Because bureaucracies are like Greek Gods. They are quite nearly immortal. No one can withstand them, for (for all intents and purposes) they cannot be killed.
Human beings create these near-immortal, unconscious monstrosities that lord over and tyrannize all of us.
These unconscious, unthinking, near-immortal bureaucracies can even drag us into a court (yet another bureaucracy).
All these bureaucracies are immoral because, by creating them in the present (which is the only place they can be created and given immortality) we are plaguing the future with their immortal tyranny.
It is categorically immoral to detract from the potential of life in the future.
But human beings, being little more than sentient, scientific automatons have no free will with which they might slay these immortal monsters.
No... We are too busy watching yet another immortal monster being created -in the name of health care reform.
We all will hear justifications for this new health care bureaucracy being created -by those who have been deceived into believing this new bureaucracy will do something -for them.
It will too. It will saddle everyone in the future with the tyranny of yet another immortal bureaucracy.

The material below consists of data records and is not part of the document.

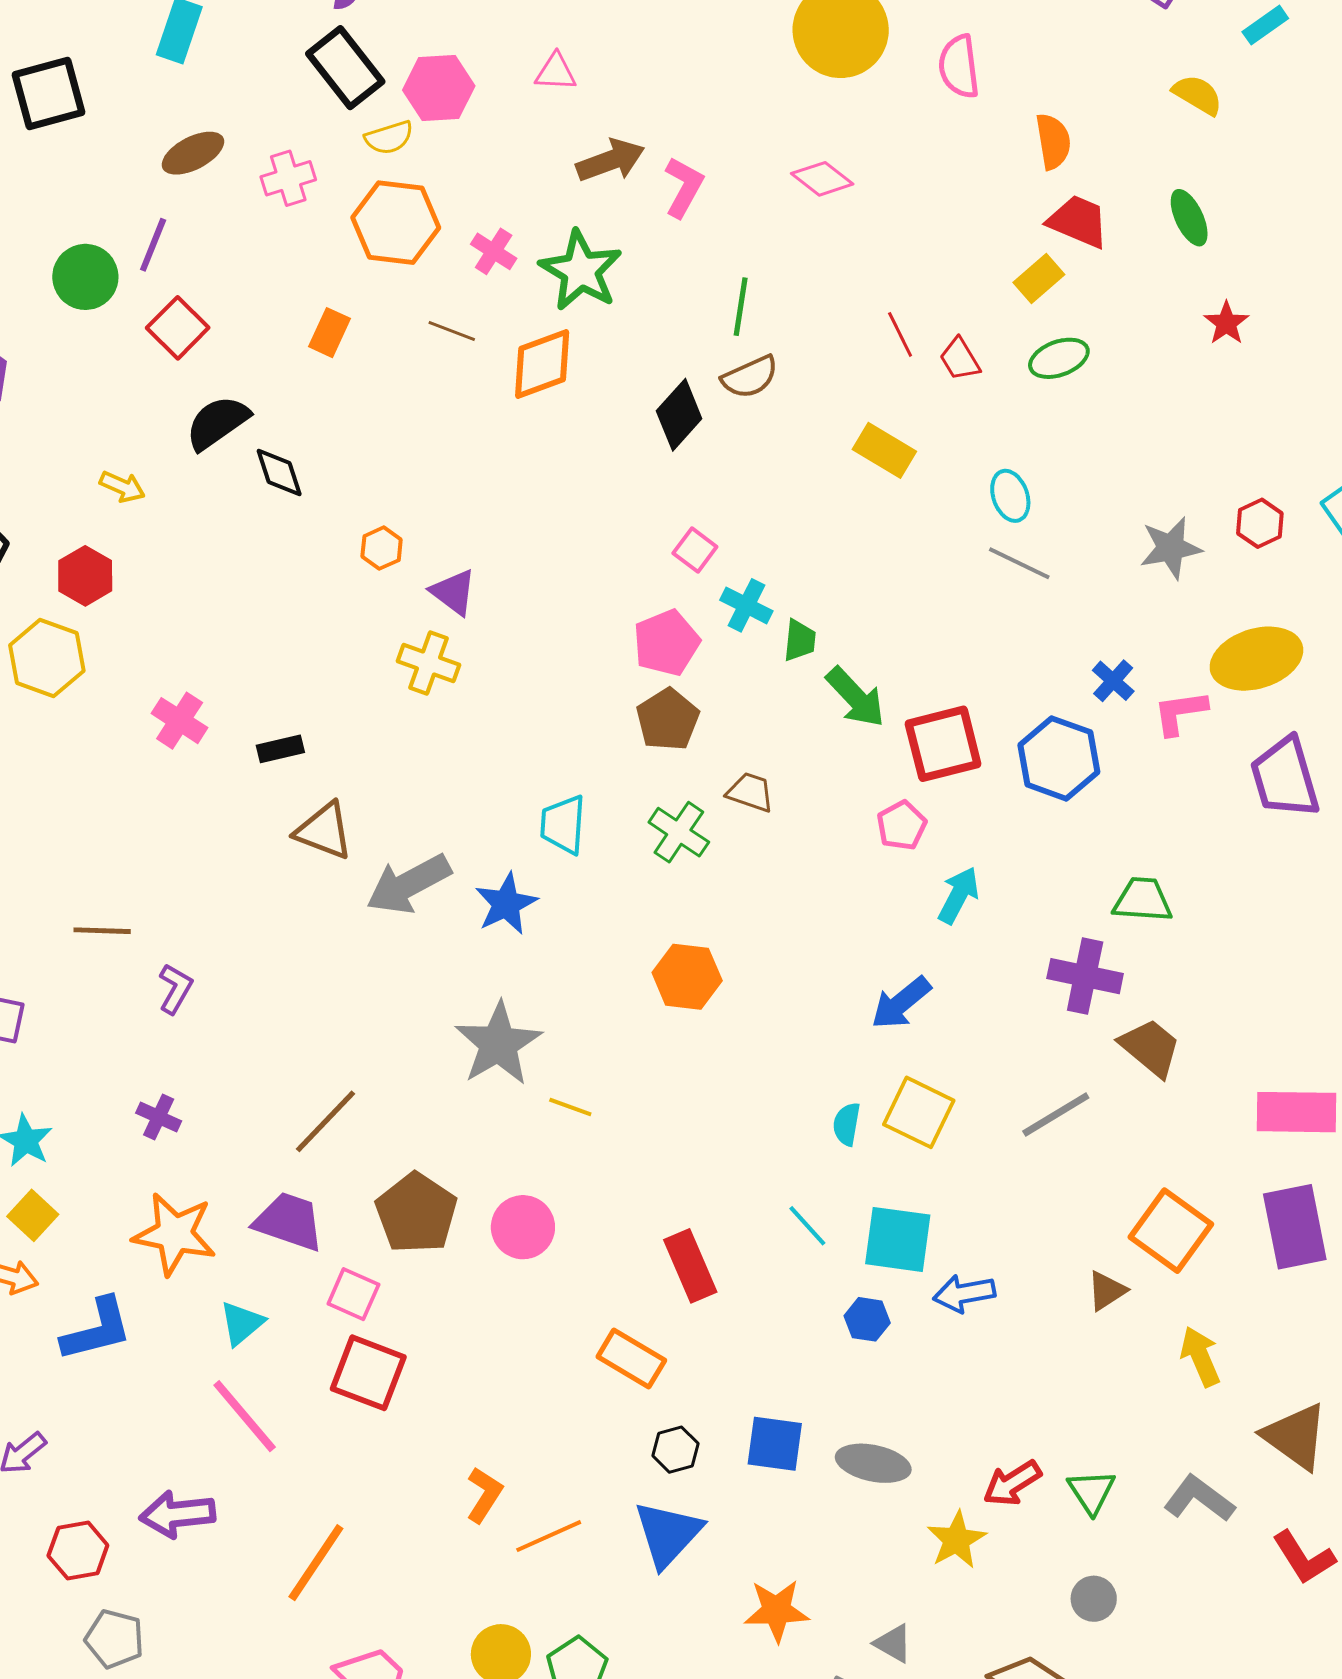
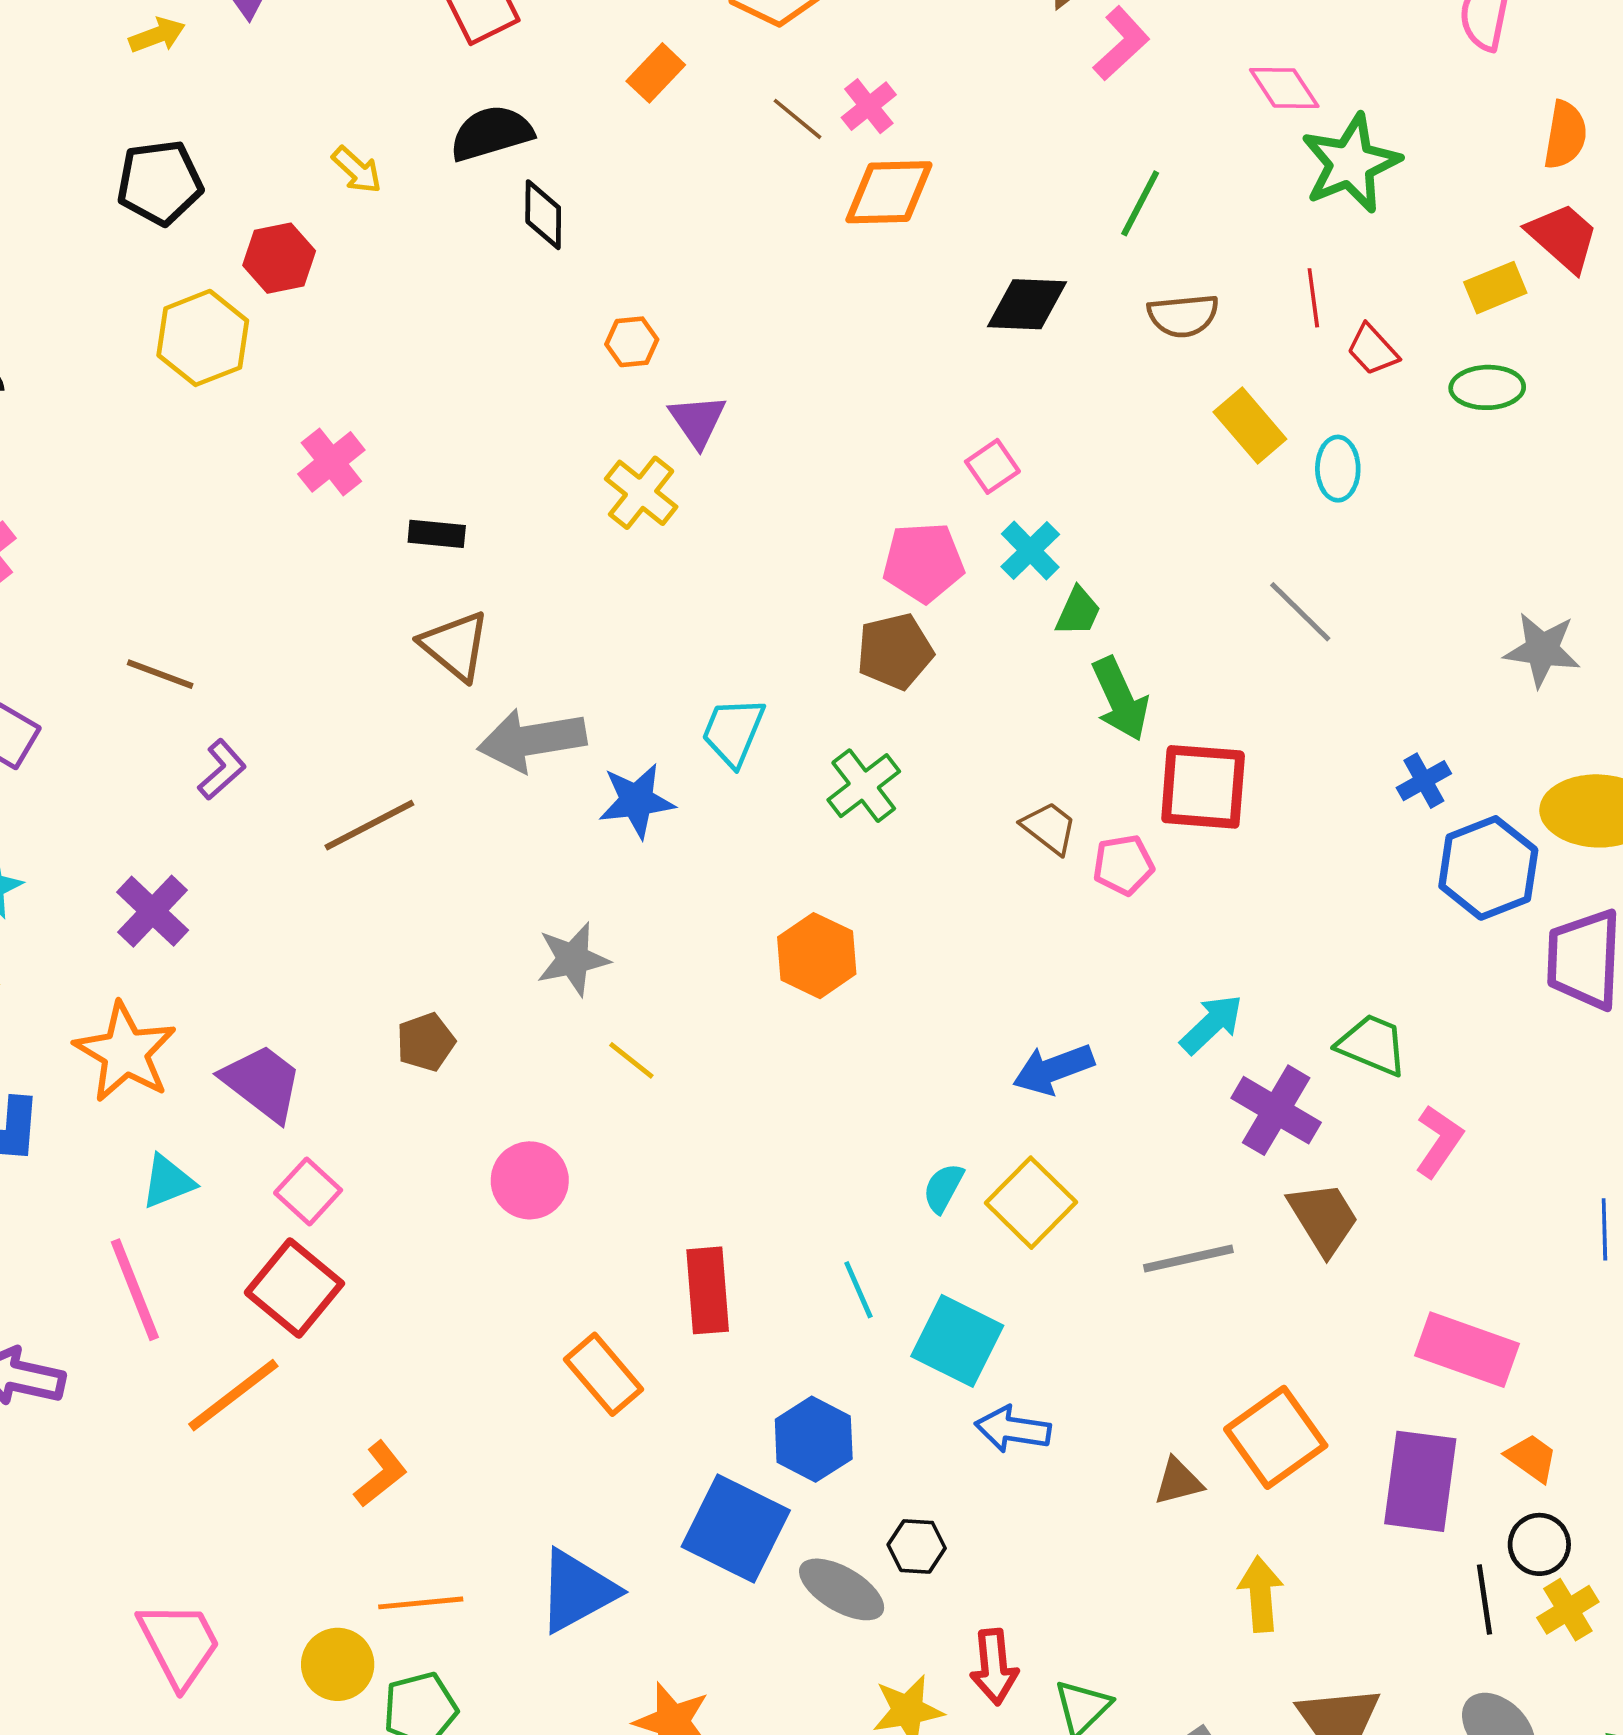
pink cross: (494, 251) -> (869, 106), moved
green star: (581, 271) -> (1351, 163), moved
red trapezoid: (960, 359) -> (1373, 350), turned -30
brown semicircle: (750, 377) -> (1183, 316), moved
black diamond: (679, 415) -> (1027, 304), turned 32
cyan ellipse: (1010, 496) -> (1338, 469), moved
gray line: (1019, 563) -> (1300, 612), moved
pink L-shape: (1180, 712) -> (1439, 1141), moved, turned 114
blue hexagon: (1059, 758) -> (1488, 868), moved
brown trapezoid: (750, 792) -> (1049, 828), moved
cyan arrow: (958, 895) -> (1212, 1024), moved
gray star: (498, 1044) -> (573, 959), size x0.7
purple cross: (159, 1117) -> (153, 911), size x1.4
brown line: (325, 1121) -> (369, 825), moved
brown pentagon: (416, 1213) -> (426, 1042), moved, size x0.6
blue hexagon: (867, 1319) -> (814, 1439), moved, size x1.5
blue square: (775, 1444) -> (736, 1529), size x1.4
black hexagon: (675, 1450) -> (917, 1546), moved
red arrow: (1012, 1483) -> (994, 1667), turned -82
orange line: (549, 1536) -> (421, 1603), moved
orange line: (316, 1563) -> (233, 1395), moved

Interesting post - and a very interesting comment on the nature of institutions, corporations, etc.
ReplyDeleteI posted something in a similar "thread of thought:"
http://electrodes.wordpress.com/2009/07/03/an-invisible-person-with-enormous-power-it-starts-with-a-c/
I always look forward to your new posts, I learn more compared to school. Always looking forward. Thank you. I would love some feedback on my site Jiangsu Province when you got time.
ReplyDeleteMauldin wrote that 450,000 jobs needed to be created every month for 60 months for U-3 and U-6 to get whwere they were at last cycle's peak. 2014 is too optimistic.
ReplyDeleteI think you mean a "positive feedback loop" in the following paragraph.
ReplyDelete"Perhaps the biggest problem is that the crash in real estate and rising unemployment together form a negative feedback loop. As McClatchy and the Associated Press note, foreclosures rise as jobs and income drop."
Don, Thank you for that thought-provoking post.
ReplyDeleteBanks aren't conscious entities? So your disregarding the fact that everything a bank does is determined by a conscious entity? Isn't a Bank a collection of conscious individuals that specifically deal with money? Please advise
ReplyDeleteEvery investor must start-up a plan before heading up on buying a property. Learning the basics of real estate is essential rather than visualizing the money aspect. Listen to skilled professionals like bankers, estate agents, home inspectors, etc., they most likely know the latest trend.
ReplyDeleteForeclosure generally happens when the homeowner buys a property on a huge loan and cannot pay back the debt. But in recent times, there have many uncommon reasons for foreclosure and the behavior of the mortgage lenders who’ve been taking charge of the foreclosed properties. Such as, illegal occupancy of foreclosed properties, eviction of innocent tenants due to foreclosures, mysterious suicide due to foreclosure.